Collective efforts, focused on specific issues, have demonstrated success in countering the PRC’s tactics. The US and other like-minded countries have taken greater steps to strengthen regional networks in recent years. Those include the creation of the Quad (US, India, Japan, Australia); the "SQUAD" (US, Japan, Australia and the Philippines); and a series of trilaterals including AUKUS (US, Australia, UK), US–Australia–Japan, US – South Korea – Japan and US–Japan–Philippines.
Those so-called ‘minilaterals’ are typically task-oriented and more conducive to reaching consensus. That helps to overcome the shortcomings of large-scale multilateralism, which hasn’t always proved effective on defence and security issues.
For example, in 2024, Second Thomas Shoal became the most dangerous flashpoint in the South China Sea as Beijing forcibly tried to stop the Philippines resupplying its outpost. However, diplomatic and practical support provided to the Philippines by the US, Japan, Australia and others helped to alter Beijing’s momentum. China was faced with a deteriorating situation that it was unable to control. A compromise was agreed, which has, for the time being, helped to preserve a fragile status quo.

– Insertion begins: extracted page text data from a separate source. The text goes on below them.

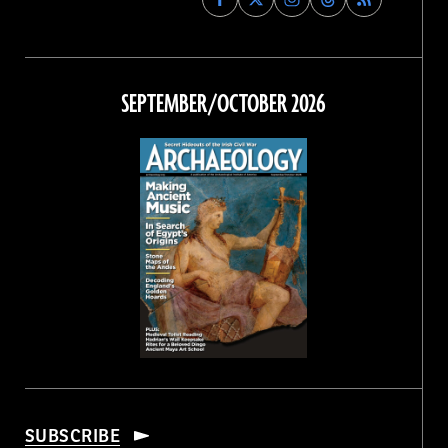
Archaeology
Archaeology
Archaeology
Archaeology
Magazine
Magazine
Magazine
Magazine
on
on
on
on
Facebook
Twitter
Instagram
Threads
SEPTEMBER/OCTOBER 2026
SUBSCRIBE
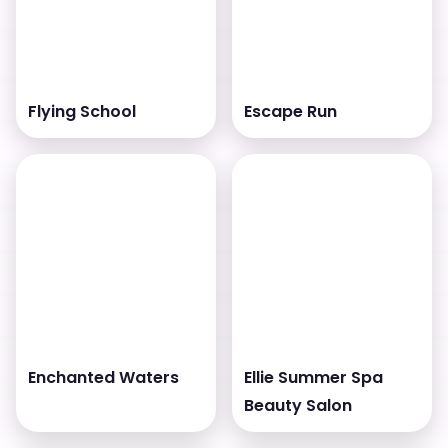
Flying School
Escape Run
Enchanted Waters
Ellie Summer Spa
Beauty Salon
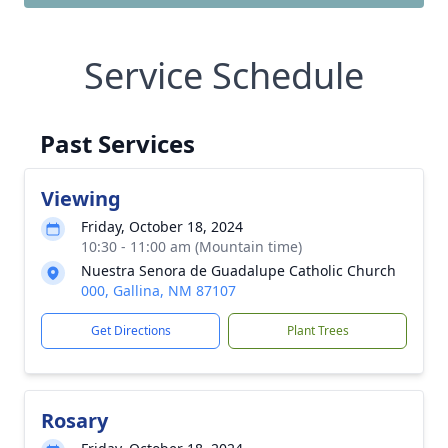
Service Schedule
Past Services
Viewing
Friday, October 18, 2024
10:30 - 11:00 am (Mountain time)
Nuestra Senora de Guadalupe Catholic Church
000, Gallina, NM 87107
Get Directions
Plant Trees
Rosary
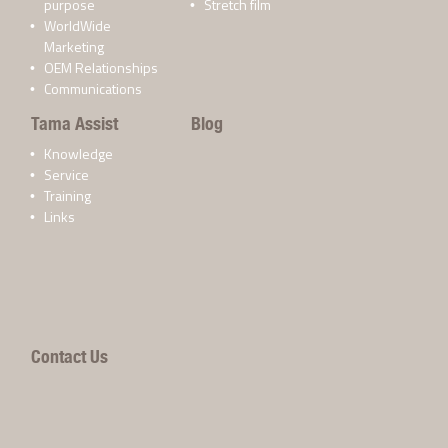
purpose
Stretch film
WorldWide
Marketing
OEM Relationships
Communications
Tama Assist
Blog
Knowledge
Service
Training
Links
Contact Us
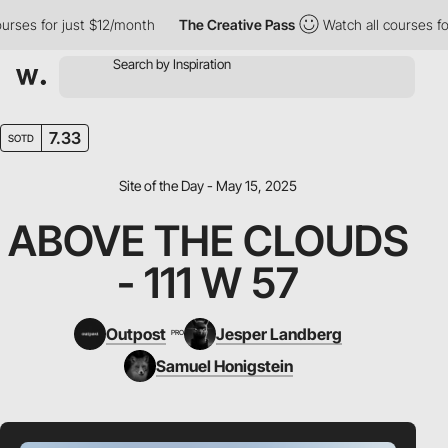
es for just $12/month
The Creative Pass
Watch all courses for j
7.33
SOTD
Site of the Day - May 15, 2025
ABOVE THE CLOUDS
- 111 W 57
Outpost
Jesper Landberg
PRO
Samuel Honigstein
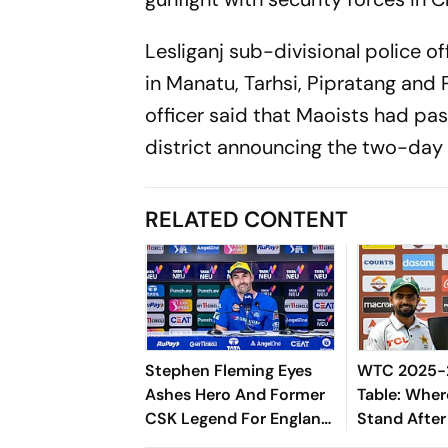
Lesliganj sub-divisional police of
in Manatu, Tarhsi, Pipratang and P
officer said that Maoists had pa
district announcing the two-day
RELATED CONTENT
Stephen Fleming Eyes
WTC 2025-2
Ashes Hero And Former
Table: Wher
CSK Legend For England
Stand After
Batting Coach Position -
West Indies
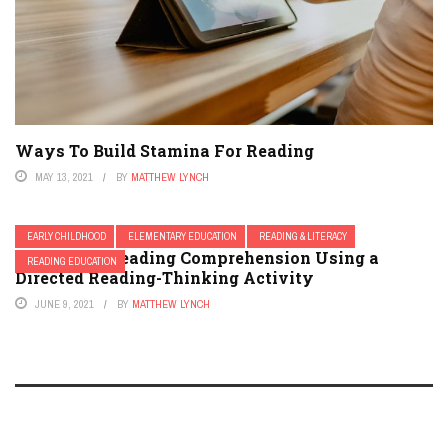
Ways To Build Stamina For Reading
MAY 13, 2021
BY
MATTHEW LYNCH
EARLY CHILDHOOD
ELEMENTARY EDUCATION
READING & LITERACY
Improving Reading Comprehension Using a
READING EDUCATION
Directed Reading-Thinking Activity
JUNE 9, 2021
BY
MATTHEW LYNCH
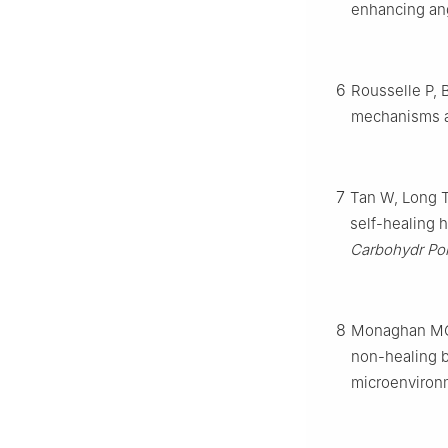
enhancing an
6
Rousselle P, B
mechanisms an
7
Tan W, Long T
self-healing h
Carbohydr Po
8
Monaghan MG,
non-healing b
microenviron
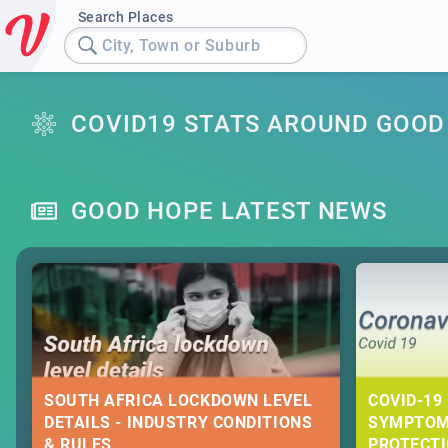
Search Places
City, Town or Suburb
COVID19 STATS AROUND GOOD
GOOD HOPE LATEST NEWS
SOUTH AFRICA LOCKDOWN LEVEL
COVID-19 
DETAILS - INDUSTRY CONDITIONS
SYMPTOM
& RULES
PROTECT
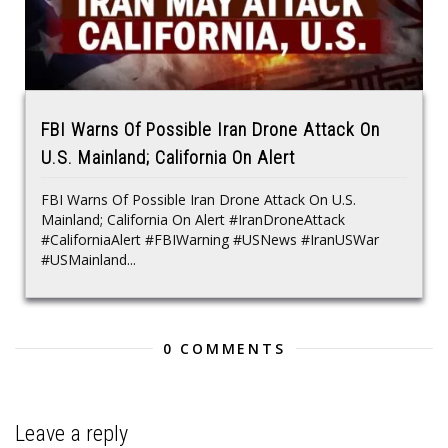
FBI Warns Of Possible Iran Drone Attack On
U.S. Mainland; California On Alert
FBI Warns Of Possible Iran Drone Attack On U.S.
Mainland; California On Alert #IranDroneAttack
#CaliforniaAlert #FBIWarning #USNews #IranUSWar
#USMainland...
0 COMMENTS
Leave a reply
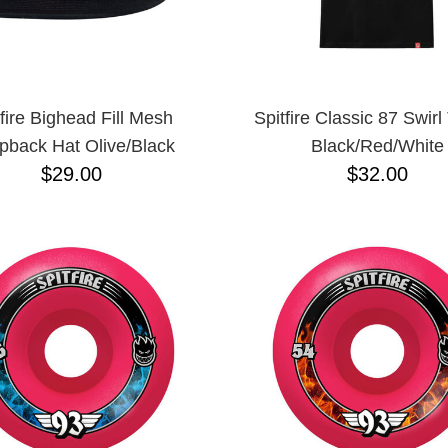
tfire Bighead Fill Mesh
Spitfire Classic 87 Swirl 
pback Hat Olive/Black
Black/Red/White
$29.00
$32.00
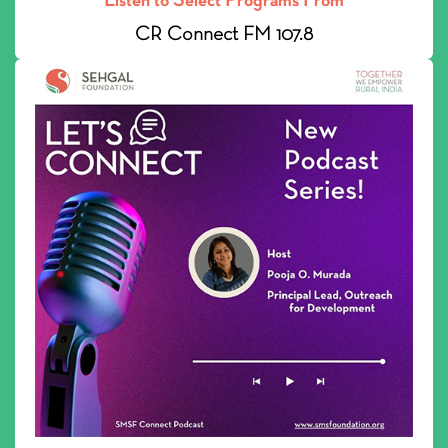
CR Connect FM 107.8
Listen to our podcast: SMSF Connect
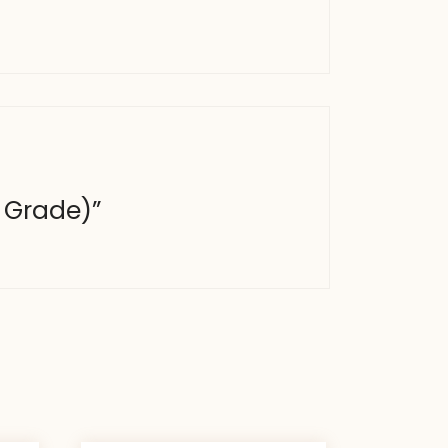
b Grade)”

The PRC has responded negatively to minilateralism (further demonstrating the utility of that strategy), as it has to most democratic-led partnerships. Foreign affairs and defence spokespersons in Beijing regularly speak out against minilateralism, which they paint as the formation of ‘exclusive blocs along ideological lines’. Beijing is engaging regional countries through the framework of its Global Security Initiative, which is designed to offer alternative models for regional security that purposefully don’t involve the US or ‘exclusive cliques’.
The new US administration may create problems for minilateralism and policymakers. However, there are also opportunities to expand and strengthen regional minilateral frameworks. That includes engaging more with Indonesia and Vietnam outside of the ASEAN framework as they look to manage engagement with China in the South China Sea. European countries and the European Union have also demonstrated continued interest in Indo-Pacific security: more countries sent warships to the region in 2024 than in the past.